## Directions for this task
Whenever a line of the data below holds the string "mais", copy that line.

#####

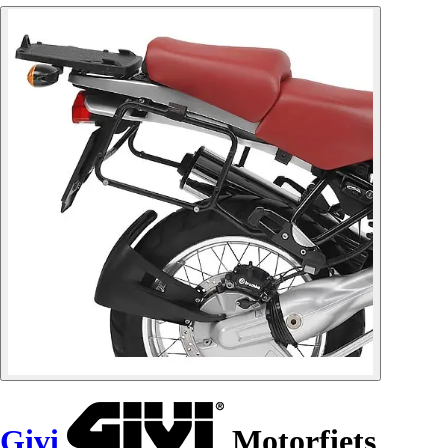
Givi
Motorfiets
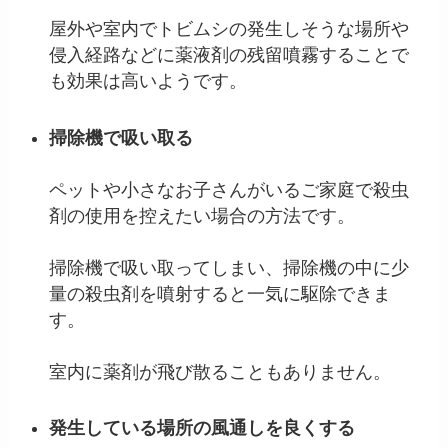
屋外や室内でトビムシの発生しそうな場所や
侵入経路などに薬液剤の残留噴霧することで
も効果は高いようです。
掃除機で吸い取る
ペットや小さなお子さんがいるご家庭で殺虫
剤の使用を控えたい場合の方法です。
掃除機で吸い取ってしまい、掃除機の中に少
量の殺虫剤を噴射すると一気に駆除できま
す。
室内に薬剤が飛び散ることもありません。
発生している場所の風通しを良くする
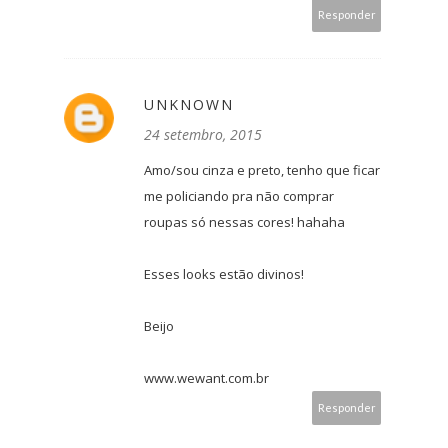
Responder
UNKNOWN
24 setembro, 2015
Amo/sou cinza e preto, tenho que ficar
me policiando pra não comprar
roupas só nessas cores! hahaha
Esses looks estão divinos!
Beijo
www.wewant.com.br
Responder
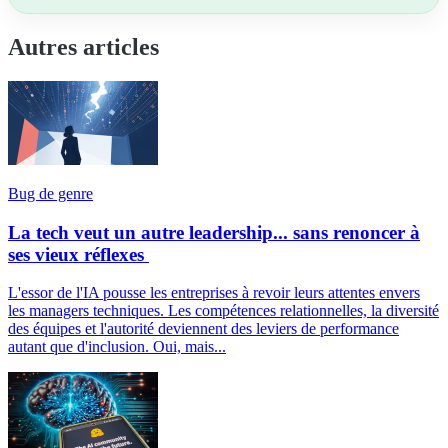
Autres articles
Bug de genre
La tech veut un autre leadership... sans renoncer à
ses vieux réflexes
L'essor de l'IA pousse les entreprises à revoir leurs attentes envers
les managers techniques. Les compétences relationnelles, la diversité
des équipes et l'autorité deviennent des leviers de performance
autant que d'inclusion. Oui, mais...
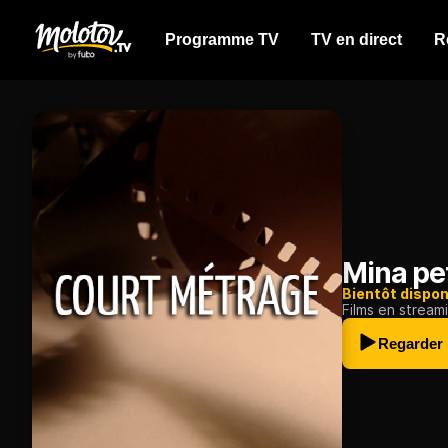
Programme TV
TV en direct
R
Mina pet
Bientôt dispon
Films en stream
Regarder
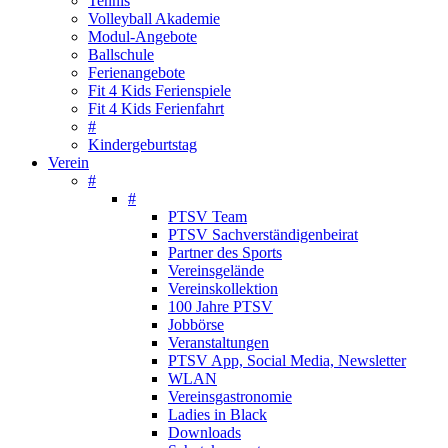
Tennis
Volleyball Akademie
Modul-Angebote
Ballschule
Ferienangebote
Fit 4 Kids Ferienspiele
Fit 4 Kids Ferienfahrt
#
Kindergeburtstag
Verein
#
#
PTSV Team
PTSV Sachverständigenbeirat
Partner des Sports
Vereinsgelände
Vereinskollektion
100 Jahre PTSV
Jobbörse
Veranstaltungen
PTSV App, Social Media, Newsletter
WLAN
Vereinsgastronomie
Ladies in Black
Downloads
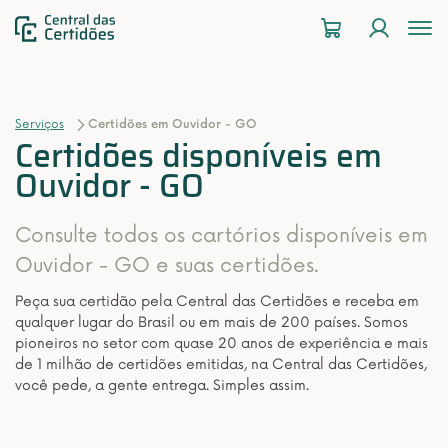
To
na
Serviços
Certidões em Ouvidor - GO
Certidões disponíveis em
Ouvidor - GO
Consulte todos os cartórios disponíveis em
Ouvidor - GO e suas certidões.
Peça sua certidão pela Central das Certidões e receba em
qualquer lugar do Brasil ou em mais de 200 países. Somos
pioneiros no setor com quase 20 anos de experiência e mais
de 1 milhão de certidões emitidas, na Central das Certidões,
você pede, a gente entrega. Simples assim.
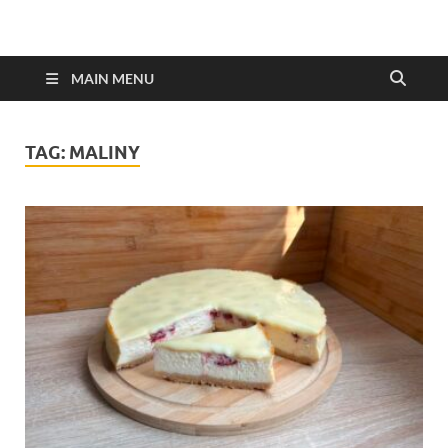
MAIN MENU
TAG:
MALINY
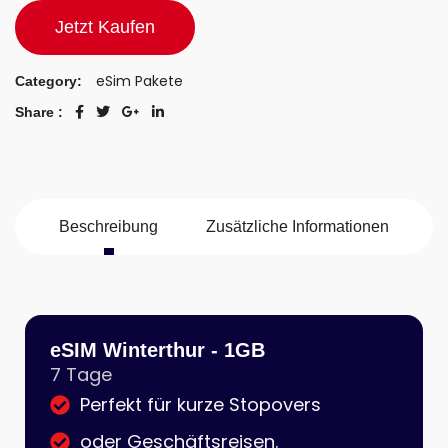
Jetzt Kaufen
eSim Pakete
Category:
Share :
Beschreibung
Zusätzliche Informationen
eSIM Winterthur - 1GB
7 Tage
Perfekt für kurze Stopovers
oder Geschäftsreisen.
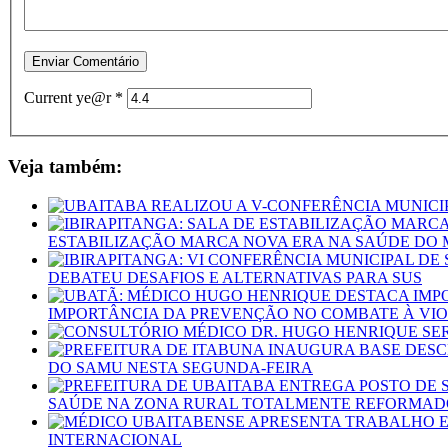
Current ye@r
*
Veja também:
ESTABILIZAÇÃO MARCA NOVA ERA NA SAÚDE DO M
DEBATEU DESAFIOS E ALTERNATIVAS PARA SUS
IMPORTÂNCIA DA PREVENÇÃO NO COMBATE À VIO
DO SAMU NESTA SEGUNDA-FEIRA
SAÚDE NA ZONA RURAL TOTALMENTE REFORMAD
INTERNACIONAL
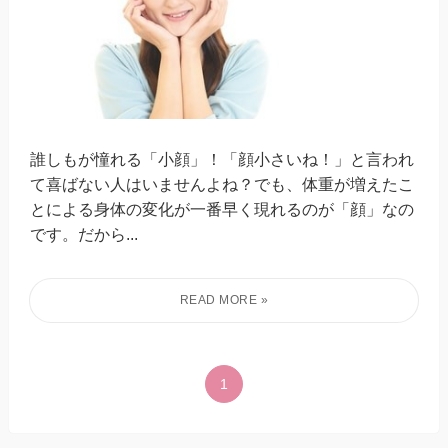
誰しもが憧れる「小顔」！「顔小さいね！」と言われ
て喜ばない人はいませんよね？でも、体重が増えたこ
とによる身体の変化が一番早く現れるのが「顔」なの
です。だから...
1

#####

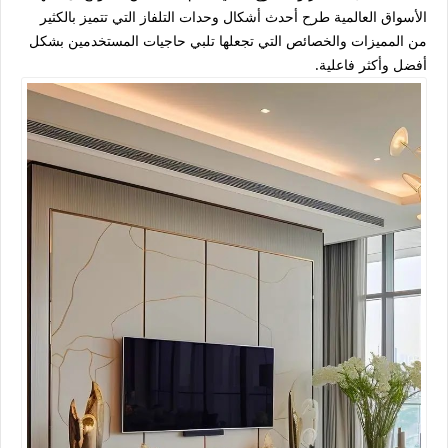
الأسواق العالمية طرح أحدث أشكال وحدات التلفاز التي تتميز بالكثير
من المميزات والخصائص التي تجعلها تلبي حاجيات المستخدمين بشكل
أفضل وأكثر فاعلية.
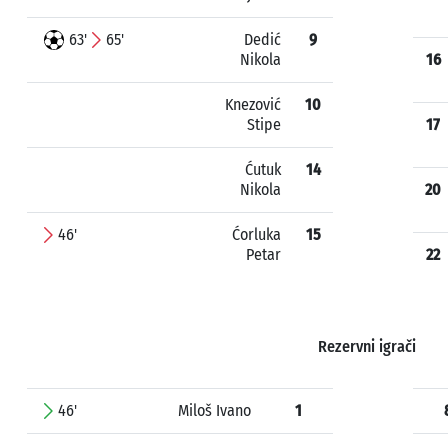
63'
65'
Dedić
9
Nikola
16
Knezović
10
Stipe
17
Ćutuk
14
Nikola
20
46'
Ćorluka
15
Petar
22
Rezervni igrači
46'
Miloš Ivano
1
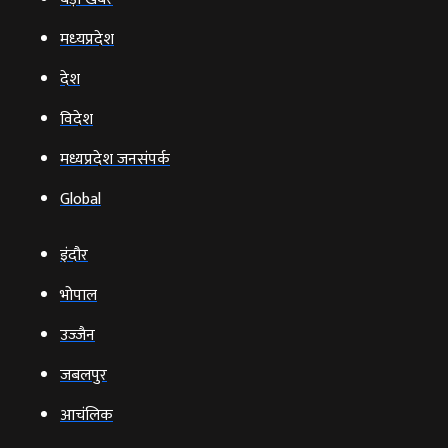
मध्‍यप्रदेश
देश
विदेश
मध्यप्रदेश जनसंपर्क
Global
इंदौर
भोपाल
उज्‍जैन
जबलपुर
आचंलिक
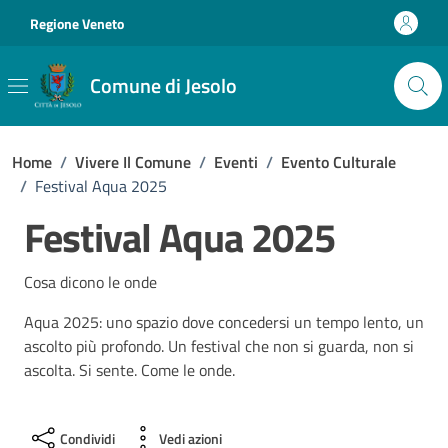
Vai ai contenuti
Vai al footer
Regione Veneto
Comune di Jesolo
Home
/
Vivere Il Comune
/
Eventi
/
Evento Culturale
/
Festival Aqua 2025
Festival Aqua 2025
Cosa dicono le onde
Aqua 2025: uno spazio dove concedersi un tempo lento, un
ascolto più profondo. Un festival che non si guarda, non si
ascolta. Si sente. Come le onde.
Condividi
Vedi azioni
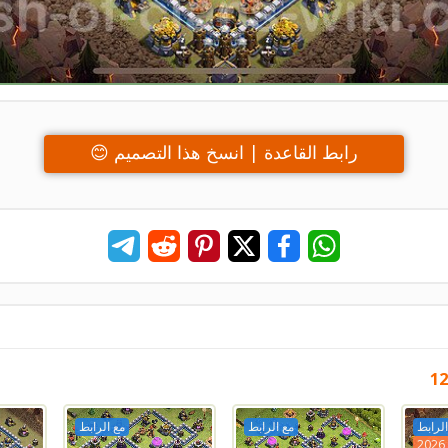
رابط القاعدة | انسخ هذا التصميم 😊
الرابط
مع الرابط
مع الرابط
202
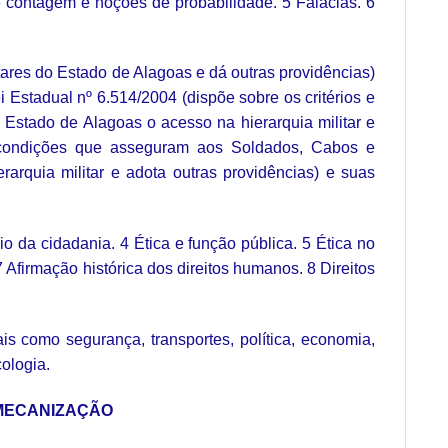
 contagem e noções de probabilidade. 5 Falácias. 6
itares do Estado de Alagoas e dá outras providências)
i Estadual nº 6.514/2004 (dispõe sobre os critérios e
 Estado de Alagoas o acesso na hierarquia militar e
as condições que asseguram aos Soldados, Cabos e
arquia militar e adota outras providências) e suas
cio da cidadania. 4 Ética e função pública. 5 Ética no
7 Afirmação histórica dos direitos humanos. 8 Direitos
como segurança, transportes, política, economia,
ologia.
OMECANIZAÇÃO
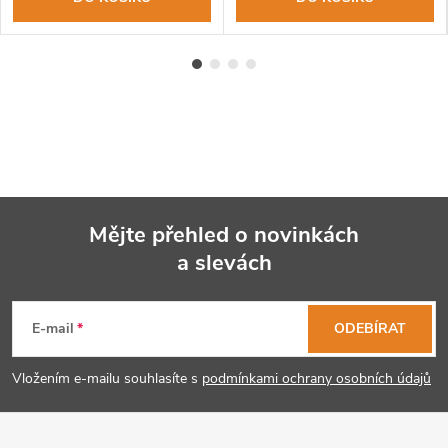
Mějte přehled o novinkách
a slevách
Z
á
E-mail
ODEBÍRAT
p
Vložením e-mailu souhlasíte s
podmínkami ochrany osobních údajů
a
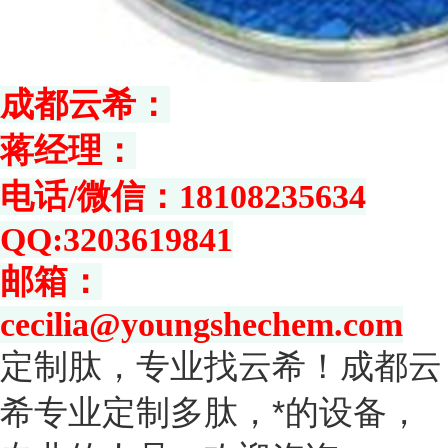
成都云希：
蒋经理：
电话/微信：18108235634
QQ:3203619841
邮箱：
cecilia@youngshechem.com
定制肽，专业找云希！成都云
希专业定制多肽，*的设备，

#####

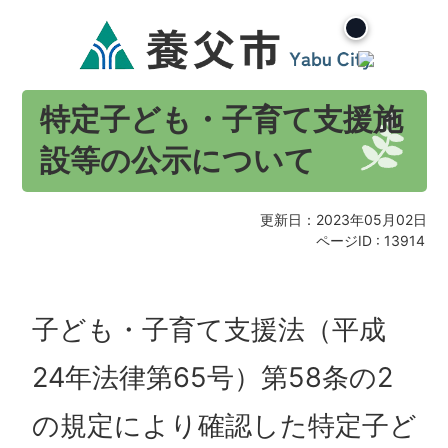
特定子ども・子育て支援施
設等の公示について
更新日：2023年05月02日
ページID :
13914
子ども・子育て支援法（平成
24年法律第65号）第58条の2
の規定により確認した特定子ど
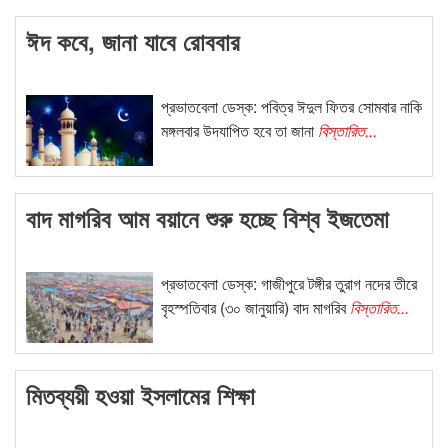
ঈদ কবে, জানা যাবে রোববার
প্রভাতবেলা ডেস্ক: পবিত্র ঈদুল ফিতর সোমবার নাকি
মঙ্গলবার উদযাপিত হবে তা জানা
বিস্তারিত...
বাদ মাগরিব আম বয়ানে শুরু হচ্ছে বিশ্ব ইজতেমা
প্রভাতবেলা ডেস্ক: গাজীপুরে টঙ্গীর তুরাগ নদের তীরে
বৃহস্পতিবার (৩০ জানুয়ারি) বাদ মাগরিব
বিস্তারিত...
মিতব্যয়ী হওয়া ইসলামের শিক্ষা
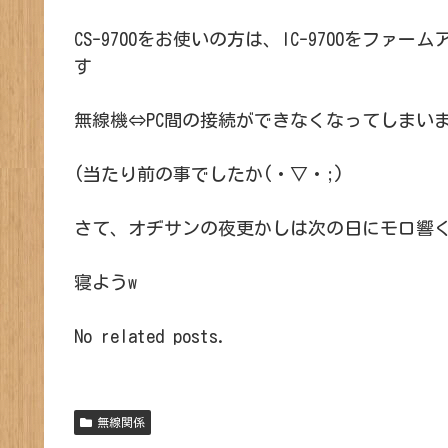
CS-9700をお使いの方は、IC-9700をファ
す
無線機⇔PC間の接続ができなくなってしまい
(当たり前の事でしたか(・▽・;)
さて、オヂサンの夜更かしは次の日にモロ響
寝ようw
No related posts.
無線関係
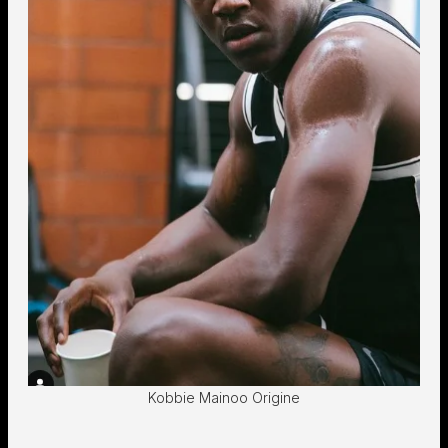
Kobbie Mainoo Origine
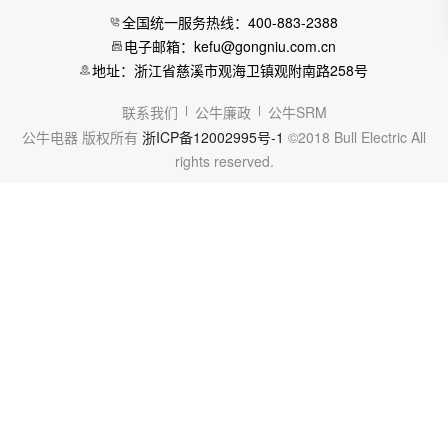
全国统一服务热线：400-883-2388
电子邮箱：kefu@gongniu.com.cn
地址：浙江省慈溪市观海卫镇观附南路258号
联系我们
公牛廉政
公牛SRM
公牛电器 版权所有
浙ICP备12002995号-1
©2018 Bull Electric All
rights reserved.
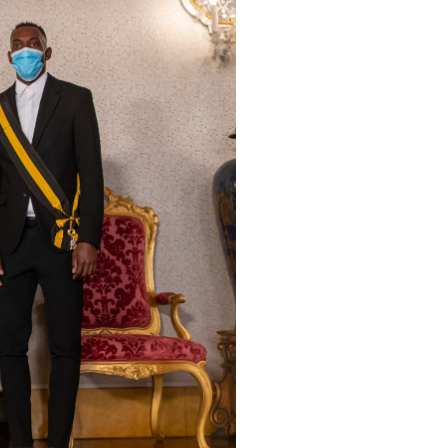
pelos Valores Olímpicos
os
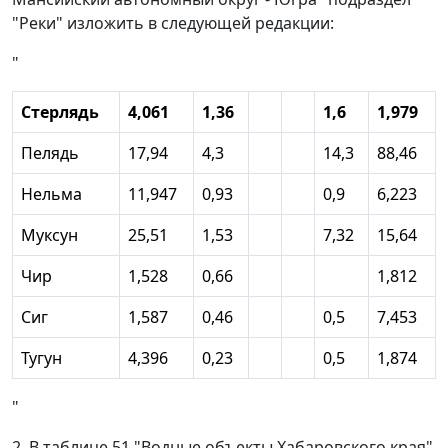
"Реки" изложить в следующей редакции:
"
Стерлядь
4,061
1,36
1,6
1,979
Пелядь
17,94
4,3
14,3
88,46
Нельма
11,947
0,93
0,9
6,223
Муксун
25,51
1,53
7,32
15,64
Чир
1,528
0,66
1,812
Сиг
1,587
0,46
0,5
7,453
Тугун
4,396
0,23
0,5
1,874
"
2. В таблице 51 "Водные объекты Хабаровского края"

#####

## Output of the task
autant que d'inclusion. Oui, mais...
qualquer lugar do Brasil ou em mais de 200 países. Somos
pioneiros no setor com quase 20 anos de experiência e mais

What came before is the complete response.